Depending on where you live and work, you have probably observed a decrease in property values over the past year or two. Not only has the economy put the brakes on sales, the change has been so drastic that we have experienced an over-supply of housing all over the country. Some regions have been hit harder than others, and some parts of town have been hit even harder than others.

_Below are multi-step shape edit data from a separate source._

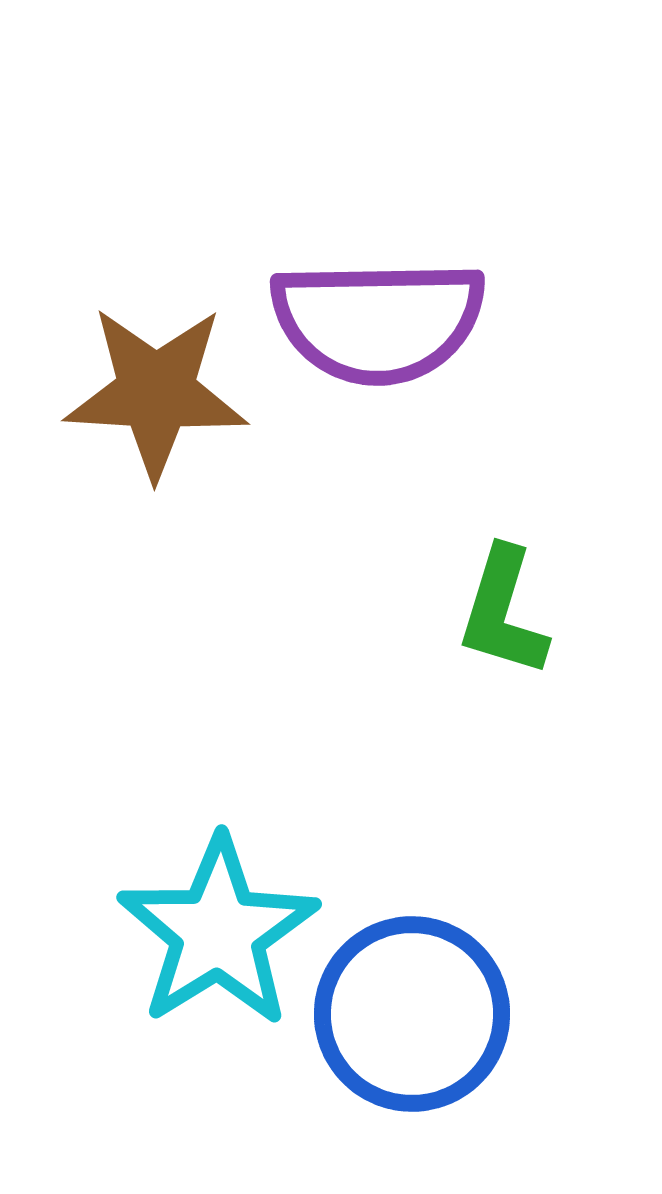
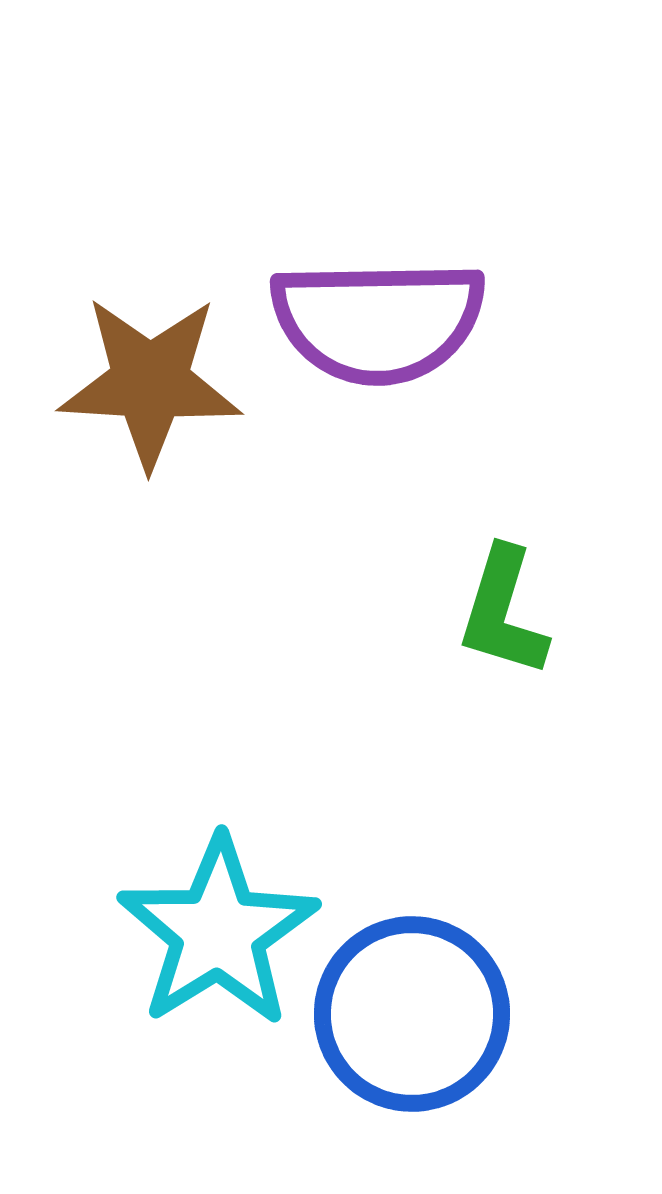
brown star: moved 6 px left, 10 px up
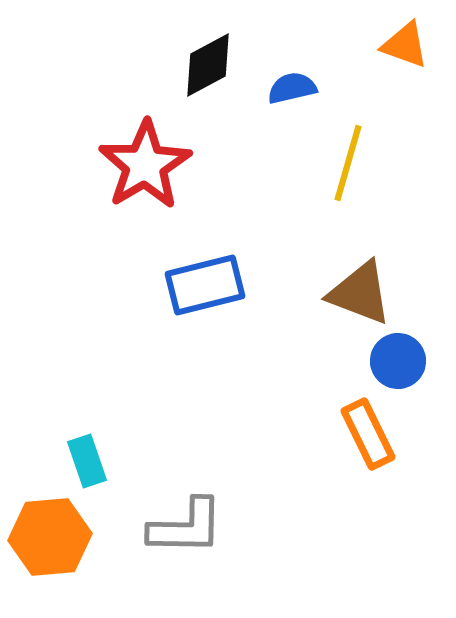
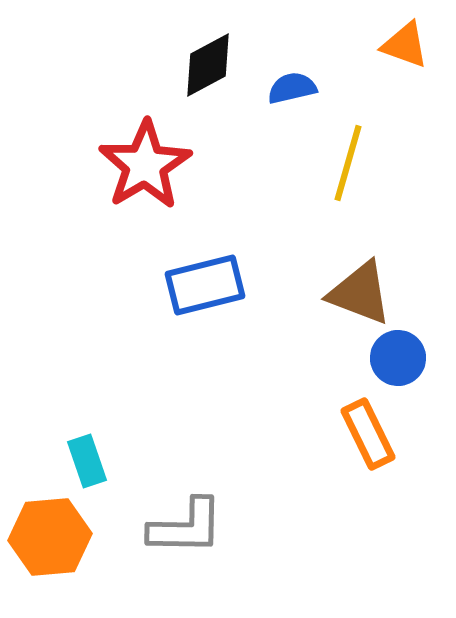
blue circle: moved 3 px up
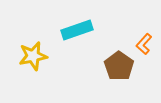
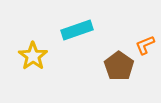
orange L-shape: moved 1 px right, 1 px down; rotated 25 degrees clockwise
yellow star: rotated 24 degrees counterclockwise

If either George W. Bush, Barack Obama or Congress are guilty of anything relating to the downturn in property values, they are probably guilty of over-stimulating the economy, not under-stimulating it. For this reason, it may very be a sound practice at this point to do nothing, as opposed to artificially stimulating it more. Artificial stimulation would likely make matters worse in the long term. Yes, Big Brother could come in and take monetary action to further stimulate the real estate economy. If so, this would require money, which would only increase the national debt, provide a temporary fix to the market and actually make the housing recession longer. The Japanese found this out the hard way in the latter part of the past century, and they spent a decade getting back on track economically.
All is not as bad as it seems, however. A positive development has occurred over the past 12 to 24 months to help the situation, even though you and I have not been able to personally feel the results. It is called inventory reduction, and yes, it is painful. It has cost us many jobs and has eroded our retirement plans. Many housing developers have gone bankrupt, while others have halted new product and have dwindled their inventory down to levels much lower than what we saw at pre-recession levels. Many of the houses were foreclosed upon. Some were subjected to short sale-type technique, where banks were involved in loan workouts and the properties were sold. The stronger of the home builders have reduced their number of new starts, offered existing inventory at deep discounts and have curtailed their development of new projects. All of this spells a smaller supply of new homes on the market, which is good medicine for a sick real estate economy.
This good medicine, however, has wreaked havoc on the values of our homes. All of the foreclosures and price-cutting has created such a glut in the market that prices have been suppressed to levels not seen in years.
So with all of this inventory reduction, when will it translate to increases in property values? The answer is not anytime soon. Yes, help is on the way, but do not look for the cavalry moving ahead at a fast pace and making a cloud of dust with the bugler leading the charge. Expect more of a Sunday afternoon stroll of the horses, slowly but surely leading us to the front line. It took us a long time to get into this mess and it will take time to get us out of it. We still have hurdles to overcome. The banking industry is far from able to get a clean bill of health. If we believe that it has just digested an oversized meal and is getting over the indigestion, we must not forget that we still have credit cards to swallow and delinquent commercial mortgage loans to consume. These are not directly related to the housing market, but they will create a ripple effect.
In summary, the worst of the housing debacle is over. Much, however, is left to be done. There are still too many homes on the market for our slow economy to absorb. Home appreciation will take place in a less robust way than we have become accustomed to. Over the next few months, there will be fewer buyers and more-cautious lenders. Meaningful home price appreciation can only come when unemployment abates, the stock market improves, banks become more aggressive about lending money and the glut of homes on the market has been sold. This should not be rushed and must be handled in an orderly manner.
We are looking at two or three years, in my opinion, before home appreciation can return. That can happen only when the economy returns to hitting on all eight cylinders.
Charlie W. Elliott Jr., MAI, SRA, is president of Elliott & Company Appraisers, a national real estate appraisal company.